Abuse Policy

Last updated: June 10, 2026

Crumb distributes access to AI APIs, so we take abuse seriously. This page explains what counts as abuse, how to report it, and what we do about it.

What counts as abuse

• Using Crumb keys for unlawful activity or to violate OpenAI's usage policies.
• Phishing or spamming people with key invitations or reveal links.
• Selling or trading Crumb keys, or operating credit/resale schemes on top of them.
• Attempting to bypass limits, access other workspaces, extract provider credentials, or otherwise attack the service.
• Connecting provider credentials you are not authorized to use.

How to report

Email abuse@getcrumb.dev. Include whatever you have: the key prefix (the visible ck_... start of a key), an email you received, timestamps, or a description of the behavior. If you are a workspace owner, the per-key usage dashboards and the key's public prefix help us correlate quickly.

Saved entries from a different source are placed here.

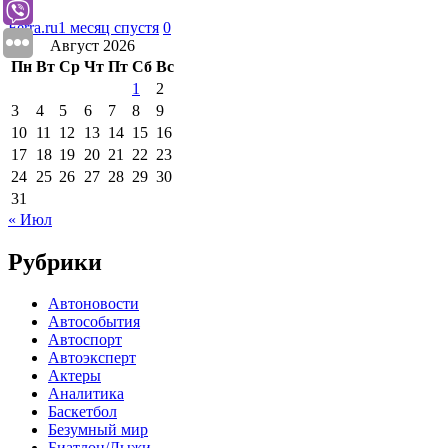
Ferra.ru
1 месяц спустя
0
Август 2026
Пн
Вт
Ср
Чт
Пт
Сб
Вс
1
2
3
4
5
6
7
8
9
10
11
12
13
14
15
16
17
18
19
20
21
22
23
24
25
26
27
28
29
30
31
« Июл
Рубрики
Автоновости
Автособытия
Автоспорт
Автоэксперт
Актеры
Аналитика
Баскетбол
Безумный мир
Биатлон/Лыжи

We aim to acknowledge reports within 2 business days, faster for active incidents.

What we do

• Keys, recipients, pools, and entire workspaces can be suspended or revoked immediately — including a workspace-level kill switch for credential abuse.
• For security analysis we keep salted one-way hashes of requesting IP addresses and user agents; suspicious patterns surface as warnings to workspace owners without exposing raw telemetry.
• Suspended recipients see a neutral “contact the workspace owner” message.
• Where abuse affects an upstream provider, we may notify and cooperate with that provider.

If your key was leaked

Sign in, open My keys, and rotate the key — the old secret stops working immediately. Workspace owners can also rotate or revoke any key from the pool dashboard.